ORACIÓN QUE COMPUSO MADRE PILAR DESPUÉS DE SU CONSAGRACIÓN
Señor y Dios mío, que a mí, pobre criatura con
tantas faltas y pecados, me habéis escogido para que sea toda vuestra. Gracias,
Dios mío.
Quiero corresponder con todo mi corazón a
vuestro infinito amor y no encuentro otro medio mejor que entregarme a vos con
todo lo soy y tengo para que hagáis vos
de mí todo cuanto queráis para vuestra mayor gloria y el bien de las almas.
Os entrego mi vida entera: minuto a minuto. Os
entrego mi cuerpo con mi santo voto de castidad. Mi alma con mi santo voto de
obediencia. Los bienes que haya podido poseer os lo entrego con mi voto de
pobreza.
Quiero glorificaros en cada instante. Recibir
los latidos de mi corazón, las respiraciones de mis pulmones, las palpitaciones
de todo mi ser. El trabajo de mis manos, el actuar de mis sentidos y potencias,
mis deseos e intenciones.
Recibidlo todo de mí, Dios mío, como si lo
ofreciera la Virgen María, mi madre. Como si os lo ofreciera vuestro divino
Hijo Jesús. Aplicadlo todo a la salvación y santificación de las almas como si
de ellos proviniera.
Sé que soy imperfectísima, que todo en mí está
manchado. Dios mío: no lo miréis todavía. Podré purificarlo en el purgatorio.

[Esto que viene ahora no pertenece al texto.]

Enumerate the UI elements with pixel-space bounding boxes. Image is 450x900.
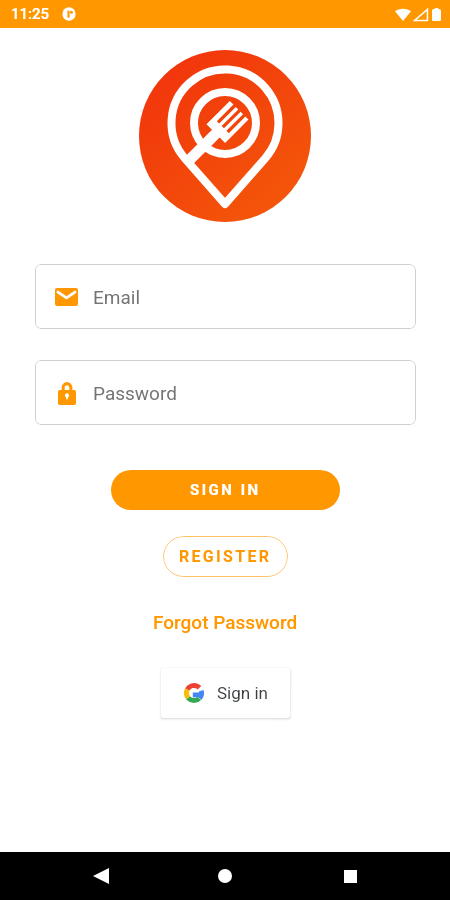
button[interactable]: Home <box>201 852 249 900</box>
staticText: Sign in <box>217 683 268 703</box>
staticText: Forgot Password <box>153 611 298 633</box>
staticText: SIGN IN <box>190 481 261 499</box>
button[interactable]: Recents <box>326 852 374 900</box>
button[interactable]: Password <box>35 360 416 425</box>
button[interactable]: SIGN IN <box>111 470 340 510</box>
staticText: 11:25 <box>11 5 50 23</box>
button[interactable]: REGISTER <box>163 536 288 577</box>
staticText: REGISTER <box>179 547 272 566</box>
button[interactable]: Email <box>35 264 416 329</box>
staticText: Password <box>93 382 177 404</box>
button[interactable]: Back <box>77 852 125 900</box>
button[interactable]: Sign in <box>161 668 290 718</box>
button[interactable]: Forgot Password <box>147 605 304 639</box>
staticText: Email <box>93 286 141 308</box>
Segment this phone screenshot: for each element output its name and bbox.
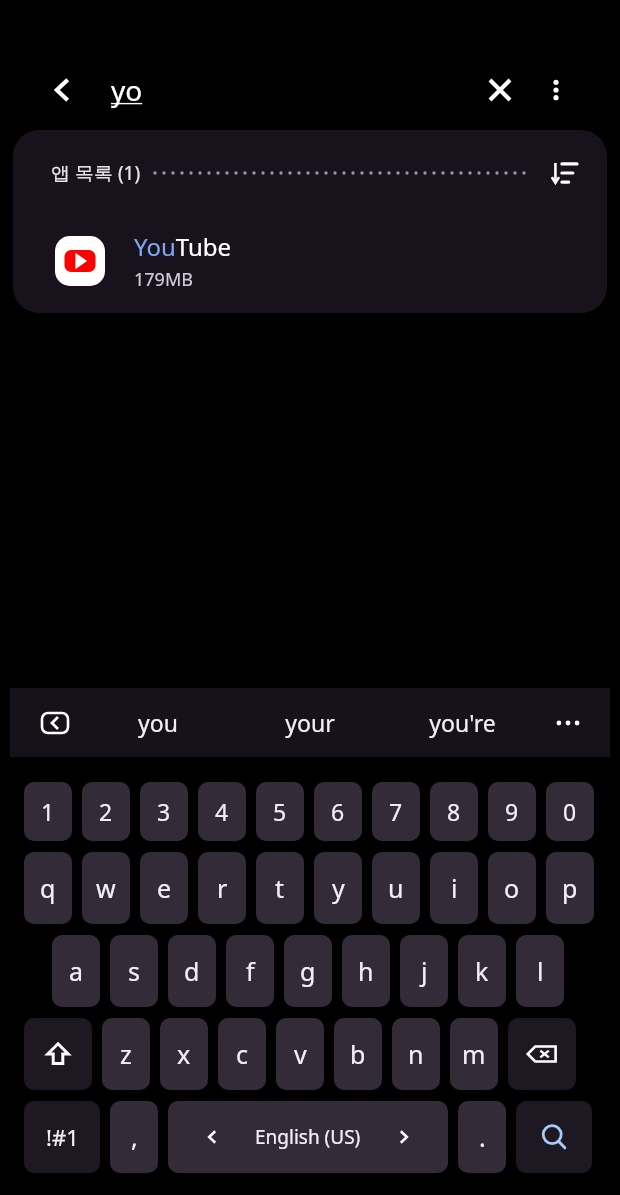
button[interactable]: e	[140, 852, 188, 924]
staticText: 2	[99, 796, 113, 827]
staticText: ,	[131, 1120, 138, 1154]
button[interactable]: n	[392, 1018, 440, 1090]
staticText: l	[537, 954, 544, 988]
staticText: your	[285, 707, 335, 738]
button[interactable]: q	[24, 852, 72, 924]
button[interactable]: Backspace	[508, 1018, 576, 1090]
staticText: 6	[331, 796, 345, 827]
staticText: t	[275, 871, 285, 905]
staticText: s	[128, 954, 140, 988]
staticText: i	[451, 871, 458, 905]
staticText: r	[217, 871, 228, 905]
staticText: 9	[505, 796, 519, 827]
staticText: g	[300, 954, 316, 988]
button[interactable]: you	[98, 688, 218, 757]
button[interactable]: 7	[372, 782, 420, 841]
staticText: 1	[41, 796, 55, 827]
staticText: 8	[447, 796, 461, 827]
button[interactable]: g	[284, 935, 332, 1007]
staticText: w	[96, 871, 116, 905]
staticText: x	[177, 1037, 191, 1071]
staticText: o	[504, 871, 520, 905]
button[interactable]: s	[110, 935, 158, 1007]
button[interactable]: r	[198, 852, 246, 924]
button[interactable]: y	[314, 852, 362, 924]
button[interactable]: 5	[256, 782, 304, 841]
staticText: k	[475, 954, 489, 988]
button[interactable]: t	[256, 852, 304, 924]
button[interactable]: m	[450, 1018, 498, 1090]
button[interactable]: x	[160, 1018, 208, 1090]
staticText: 3	[157, 796, 171, 827]
button[interactable]: Clear	[478, 68, 522, 112]
staticText: .	[479, 1120, 486, 1154]
button[interactable]: 8	[430, 782, 478, 841]
staticText: d	[184, 954, 200, 988]
staticText: v	[294, 1037, 307, 1071]
staticText: h	[358, 954, 374, 988]
staticText: 앱 목록 (1)	[51, 160, 141, 186]
staticText: a	[69, 954, 84, 988]
button[interactable]: More options	[534, 68, 578, 112]
button[interactable]: f	[226, 935, 274, 1007]
staticText: 4	[215, 796, 229, 827]
button[interactable]: English (US)	[168, 1101, 448, 1173]
button[interactable]: you're	[402, 688, 522, 757]
button[interactable]: YouTube	[13, 216, 607, 306]
button[interactable]: c	[218, 1018, 266, 1090]
staticText: c	[236, 1037, 249, 1071]
staticText: YouTube	[134, 230, 232, 263]
button[interactable]: i	[430, 852, 478, 924]
staticText: m	[462, 1037, 486, 1071]
staticText: u	[388, 871, 404, 905]
staticText: 0	[563, 796, 577, 827]
button[interactable]: 4	[198, 782, 246, 841]
button[interactable]: Sort	[543, 152, 585, 194]
staticText: 5	[273, 796, 287, 827]
staticText: 179MB	[134, 267, 193, 292]
button[interactable]: o	[488, 852, 536, 924]
staticText: p	[562, 871, 578, 905]
button[interactable]: l	[516, 935, 564, 1007]
button[interactable]: Previous	[33, 701, 77, 745]
button[interactable]: z	[102, 1018, 150, 1090]
button[interactable]: Search	[516, 1101, 592, 1173]
staticText: b	[350, 1037, 366, 1071]
button[interactable]: your	[250, 688, 370, 757]
button[interactable]: 3	[140, 782, 188, 841]
button[interactable]: a	[52, 935, 100, 1007]
button[interactable]: v	[276, 1018, 324, 1090]
staticText: you're	[429, 707, 496, 738]
button[interactable]: 2	[82, 782, 130, 841]
button[interactable]: Back	[40, 68, 84, 112]
staticText: y	[332, 871, 345, 905]
button[interactable]: u	[372, 852, 420, 924]
staticText: q	[40, 871, 56, 905]
staticText: !#1	[46, 1122, 79, 1152]
button[interactable]: More suggestions	[546, 701, 590, 745]
staticText: j	[421, 954, 428, 988]
button[interactable]: 9	[488, 782, 536, 841]
button[interactable]: 1	[24, 782, 72, 841]
button[interactable]: k	[458, 935, 506, 1007]
button[interactable]: yo	[111, 71, 143, 109]
button[interactable]: d	[168, 935, 216, 1007]
button[interactable]: b	[334, 1018, 382, 1090]
button[interactable]: !#1	[24, 1101, 100, 1173]
button[interactable]: Shift	[24, 1018, 92, 1090]
button[interactable]: 6	[314, 782, 362, 841]
staticText: English (US)	[255, 1124, 361, 1150]
button[interactable]: .	[458, 1101, 506, 1173]
button[interactable]: ,	[110, 1101, 158, 1173]
button[interactable]: j	[400, 935, 448, 1007]
staticText: e	[157, 871, 172, 905]
staticText: 7	[389, 796, 403, 827]
staticText: you	[138, 707, 178, 738]
button[interactable]: 0	[546, 782, 594, 841]
staticText: z	[120, 1037, 132, 1071]
staticText: f	[246, 954, 255, 988]
staticText: n	[408, 1037, 424, 1071]
button[interactable]: p	[546, 852, 594, 924]
button[interactable]: w	[82, 852, 130, 924]
button[interactable]: h	[342, 935, 390, 1007]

En la tierra, mientras tenga aliento de vida, quiero que todo sea para vuestra
mayor gloria y para mis hermanos los hombres. Aplicádselo, regaládselo. El
mérito impetratorio es para ellos. El mérito satisfactorio es para las almas
del purgatorio. Todo, íntegro, absoluto. Yo no quiero vivir sino para daros
gloria mediante la salvación de innumerables almas que puedan glorificaros
conmigo eternamente.
Pero quiero más, quiero ofreceros toda mi vida
desde el día de mi bautismo hasta mi último aliento. Si no fue lo que debió ser
o no lo es en adelante, si perdí el tiempo pasado o lo pierdo en el futuro, si
os ofendí, os lo pagaré en el purgatorio.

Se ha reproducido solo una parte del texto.